The origins of the ceremony are unknown. It may have begun during the Middle Ages, and it is often stated that a ceremony in some form has been held since the 14th century. Written instructions that the keys should be placed in a safe place by a Tower officer, after securing the gates, date back to the 16th century. In its current form the ceremony is likely to date to the 19th century when the institution of the Yeomen Warders was reformed by the then Constable of the Tower, the Duke of Wellington.

The ceremony has never been cancelled, and has been delayed only on a single occasion due to enemy action during the Second World War. Alexander Barrie writes that on 16 April 1941 a German bomb wounded members of the escorting party, but despite this, the ceremony was completed properly.
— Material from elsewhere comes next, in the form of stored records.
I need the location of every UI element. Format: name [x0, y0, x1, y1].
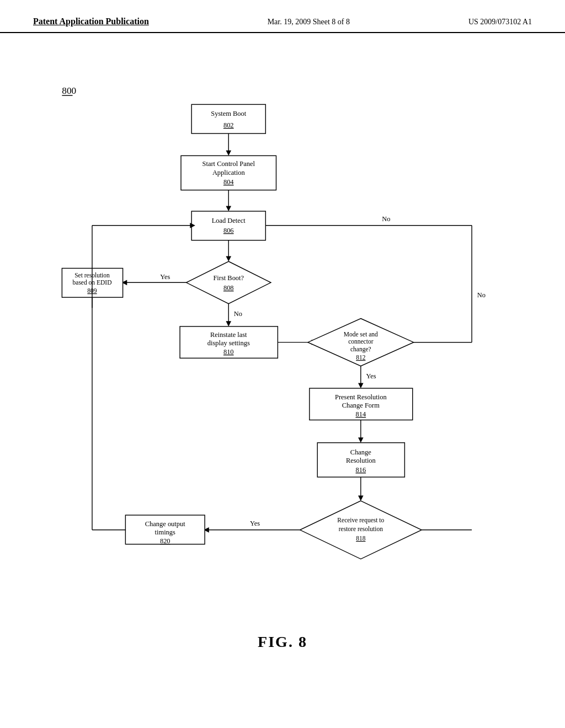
svg-rect-9 — [191, 211, 265, 240]
svg-text:812: 812 — [356, 354, 366, 361]
label-no3: No — [234, 310, 242, 318]
diagram-id: 800 — [62, 85, 76, 96]
node-816-line2: Resolution — [346, 457, 376, 464]
patent-number: US 2009/073102 A1 — [468, 18, 532, 26]
node-816-line1: Change — [350, 448, 371, 456]
svg-text:810: 810 — [223, 348, 234, 356]
svg-marker-32 — [358, 383, 364, 388]
svg-text:814: 814 — [356, 410, 366, 418]
svg-marker-40 — [358, 496, 364, 501]
node-804-line2: Application — [212, 169, 246, 176]
page-header: Patent Application Publication Mar. 19, … — [0, 0, 565, 33]
flowchart-svg: 800 System Boot 802 Start Control Panel … — [0, 33, 565, 667]
node-812-line2: connector — [348, 339, 374, 345]
node-814-line2: Change Form — [342, 402, 380, 409]
publication-title: Patent Application Publication — [33, 17, 149, 26]
label-yes1: Yes — [160, 273, 170, 281]
node-820-line2: timings — [155, 528, 175, 536]
svg-marker-36 — [358, 437, 364, 443]
svg-marker-20 — [226, 321, 231, 326]
svg-text:818: 818 — [356, 535, 366, 542]
svg-text:820: 820 — [160, 537, 170, 545]
svg-text:802: 802 — [223, 121, 234, 129]
node-806-line1: Load Detect — [212, 217, 246, 224]
diagram-area: 800 System Boot 802 Start Control Panel … — [0, 33, 565, 667]
svg-text:816: 816 — [356, 466, 366, 474]
label-yes2: Yes — [366, 372, 376, 380]
node-820-line1: Change output — [145, 520, 185, 528]
node-812-line3: change? — [350, 346, 371, 353]
svg-text:806: 806 — [223, 227, 234, 234]
svg-rect-1 — [191, 104, 265, 133]
svg-marker-4 — [226, 151, 231, 156]
node-814-line1: Present Resolution — [335, 393, 387, 401]
node-810-line1: Reinstate last — [210, 331, 247, 339]
publication-date: Mar. 19, 2009 Sheet 8 of 8 — [268, 18, 350, 26]
svg-text:808: 808 — [223, 284, 234, 292]
node-818-line2: restore resolution — [339, 526, 383, 532]
label-yes3: Yes — [250, 520, 260, 527]
svg-marker-13 — [186, 261, 271, 304]
node-818-line1: Receive request to — [337, 517, 384, 524]
label-no1: No — [382, 215, 390, 223]
node-804-line1: Start Control Panel — [202, 160, 255, 168]
svg-marker-8 — [226, 206, 231, 211]
label-no2: No — [477, 291, 486, 299]
svg-marker-12 — [226, 256, 231, 261]
node-810-line2: display settings — [207, 339, 250, 347]
node-802-label: System Boot — [211, 110, 246, 117]
node-812-line1: Mode set and — [344, 331, 378, 338]
svg-text:804: 804 — [223, 178, 234, 186]
figure-label: FIG. 8 — [258, 633, 307, 651]
node-808-line1: First Boot? — [213, 275, 244, 282]
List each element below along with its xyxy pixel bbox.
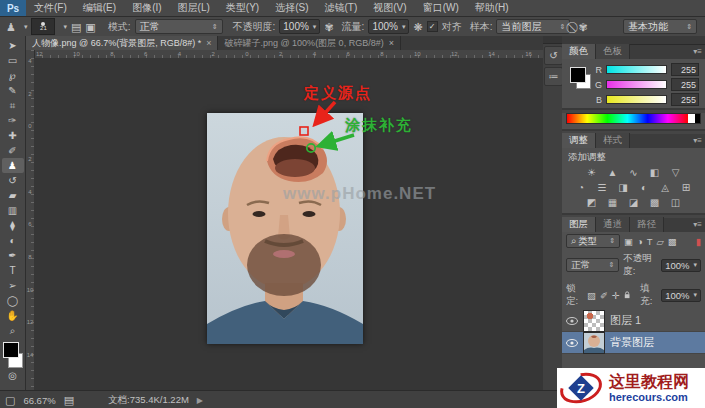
visibility-eye-icon[interactable] (566, 317, 578, 325)
document-tab-active[interactable]: 人物像.png @ 66.7%(背景图层, RGB/8#) * × (26, 36, 218, 50)
gradient-map-icon[interactable]: ▩ (649, 197, 661, 208)
selective-color-icon[interactable]: ◫ (670, 197, 682, 208)
lock-all-icon[interactable] (624, 290, 630, 300)
hand-tool[interactable]: ✋ (2, 308, 24, 323)
flow-input[interactable]: 100% ▾ (368, 19, 409, 34)
canvas-area[interactable]: www.pHome.NET 定义源点 涂抹补充 (34, 58, 543, 390)
panel-color-swatches[interactable] (568, 65, 592, 89)
toggle-brush-panel-icon[interactable]: ▤ (71, 20, 81, 34)
flow-caret-icon[interactable]: ▾ (402, 23, 406, 31)
posterize-icon[interactable]: ▦ (607, 197, 619, 208)
sample-select[interactable]: 当前图层 ⇕ (496, 19, 570, 34)
menu-select[interactable]: 选择(S) (267, 1, 316, 15)
panel-menu-icon[interactable]: ▾≡ (693, 47, 702, 56)
opacity-caret-icon[interactable]: ▾ (313, 23, 317, 31)
exposure-icon[interactable]: ◧ (649, 167, 661, 178)
brightness-contrast-icon[interactable]: ☀ (586, 167, 598, 178)
stamp-pressure-icon[interactable]: ✾ (578, 20, 587, 34)
brush-tool[interactable]: ✐ (2, 143, 24, 158)
blend-mode-select[interactable]: 正常 ⇕ (135, 19, 223, 34)
zoom-level-field[interactable]: 66.67% (23, 395, 55, 406)
brush-preset-picker[interactable]: 21 (31, 18, 55, 35)
quick-mask-button[interactable]: ◎ (2, 368, 24, 383)
toggle-clone-source-panel-icon[interactable]: ▣ (85, 20, 95, 34)
filter-adjustment-layers-icon[interactable]: ◑ (637, 236, 643, 247)
menu-image[interactable]: 图像(I) (124, 1, 169, 15)
menu-window[interactable]: 窗口(W) (415, 1, 467, 15)
pen-tool[interactable]: ✒ (2, 248, 24, 263)
menu-edit[interactable]: 编辑(E) (75, 1, 124, 15)
screen-mode-icon[interactable]: ▢ (5, 393, 15, 407)
menu-type[interactable]: 类型(Y) (218, 1, 267, 15)
layer-filter-toggle[interactable]: ▮ (696, 236, 701, 247)
layer-fill-input[interactable]: 100%▾ (661, 289, 701, 302)
tab-swatches[interactable]: 色板 (596, 44, 630, 59)
curves-icon[interactable]: ∿ (628, 167, 640, 178)
blue-channel-slider[interactable] (606, 95, 667, 104)
color-balance-icon[interactable]: ☰ (596, 182, 608, 193)
tab-adjustments[interactable]: 调整 (562, 133, 596, 148)
gradient-tool[interactable]: ▥ (2, 203, 24, 218)
menu-file[interactable]: 文件(F) (26, 1, 75, 15)
menu-layer[interactable]: 图层(L) (170, 1, 218, 15)
quick-selection-tool[interactable]: ✎ (2, 83, 24, 98)
tab-paths[interactable]: 路径 (630, 217, 664, 232)
green-channel-value[interactable]: 255 (671, 78, 699, 91)
close-tab-icon[interactable]: × (389, 38, 394, 48)
filter-type-layers-icon[interactable]: T (647, 236, 653, 247)
history-brush-tool[interactable]: ↺ (2, 173, 24, 188)
threshold-icon[interactable]: ◪ (628, 197, 640, 208)
foreground-color-swatch[interactable] (570, 67, 586, 83)
color-spectrum-ramp[interactable] (566, 113, 701, 124)
photo-document[interactable] (207, 113, 363, 344)
invert-icon[interactable]: ◩ (586, 197, 598, 208)
tab-layers[interactable]: 图层 (562, 217, 596, 232)
green-channel-slider[interactable] (606, 80, 667, 89)
opacity-pressure-icon[interactable]: ✾ (324, 20, 333, 34)
black-white-icon[interactable]: ◨ (617, 182, 629, 193)
photo-filter-icon[interactable]: ◐ (638, 182, 650, 193)
clone-stamp-tool-icon[interactable]: ♟ (6, 20, 16, 34)
visibility-eye-icon[interactable] (566, 339, 578, 347)
layer-thumbnail[interactable] (583, 310, 605, 332)
rectangular-marquee-tool[interactable]: ▭ (2, 53, 24, 68)
document-tab-inactive[interactable]: 破碎罐子.png @ 100%(图层 0, RGB/8#) × (218, 36, 400, 50)
lock-pixels-icon[interactable]: ✐ (600, 290, 608, 301)
menu-help[interactable]: 帮助(H) (467, 1, 517, 15)
menu-filter[interactable]: 滤镜(T) (317, 1, 366, 15)
tool-preset-caret-icon[interactable]: ▾ (24, 23, 28, 31)
color-lookup-icon[interactable]: ⊞ (680, 182, 692, 193)
aligned-checkbox[interactable]: ✓ (427, 21, 438, 32)
foreground-color-swatch[interactable] (3, 342, 19, 358)
ellipse-tool[interactable]: ◯ (2, 293, 24, 308)
layer-filter-kind-select[interactable]: ⌕ 类型 ⇕ (566, 234, 620, 248)
layer-opacity-input[interactable]: 100%▾ (661, 259, 701, 272)
spot-healing-brush-tool[interactable]: ✚ (2, 128, 24, 143)
airbrush-icon[interactable]: ❋ (413, 20, 422, 34)
path-selection-tool[interactable]: ➢ (2, 278, 24, 293)
eyedropper-tool[interactable]: ✑ (2, 113, 24, 128)
clone-stamp-tool[interactable]: ♟ (2, 158, 24, 173)
status-options-arrow-icon[interactable]: ▶ (197, 396, 203, 405)
close-tab-icon[interactable]: × (206, 38, 211, 48)
menu-view[interactable]: 视图(V) (365, 1, 414, 15)
dodge-tool[interactable]: ◐ (2, 233, 24, 248)
type-tool[interactable]: T (2, 263, 24, 278)
zoom-tool[interactable]: ⌕ (2, 323, 24, 338)
filter-pixel-layers-icon[interactable]: ▣ (624, 236, 633, 247)
layer-blend-mode-select[interactable]: 正常 ⇕ (566, 258, 619, 272)
panel-menu-icon[interactable]: ▾≡ (693, 136, 702, 145)
brush-picker-caret-icon[interactable]: ▾ (63, 23, 67, 31)
red-channel-value[interactable]: 255 (671, 63, 699, 76)
blue-channel-value[interactable]: 255 (671, 93, 699, 106)
tab-styles[interactable]: 样式 (596, 133, 630, 148)
filter-shape-layers-icon[interactable]: ▱ (657, 236, 664, 247)
panel-menu-icon[interactable]: ▾≡ (693, 220, 702, 229)
layer-name[interactable]: 背景图层 (610, 335, 654, 350)
blur-tool[interactable]: ⧫ (2, 218, 24, 233)
layer-thumbnail[interactable] (583, 332, 605, 354)
move-tool[interactable]: ➤ (2, 38, 24, 53)
lock-transparency-icon[interactable]: ▨ (587, 290, 596, 301)
color-swatches[interactable] (2, 342, 24, 368)
lasso-tool[interactable]: ℘ (2, 68, 24, 83)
During much of the First World War, the Honourable Artillery Company (HAC) provided the Tower garrison but in 1919 after handing back the Tower Guard to the Foot Guards, the HAC's 3rd Battalion presented a lantern to the Yeomen Warders on the 12 May 1919 as a mark of friendship during their time on duty. The lamp was used for the ceremony of the keys that night and every night ever since.

==Access==
Between 40 and 50 visitors are allowed access to the ceremony each night, under escort. Tickets are £5 and must be obtained in advance from Historic Royal Palaces, the organisation that looks after the Tower. Tickets go on sale usually on the first working day of the month, for the following month. For example, tickets for June can be purchased on the 1st of May.

Following the suspension of public visits during the COVID-19 pandemic, the ceremony was opened to the public again from 1 June 2021.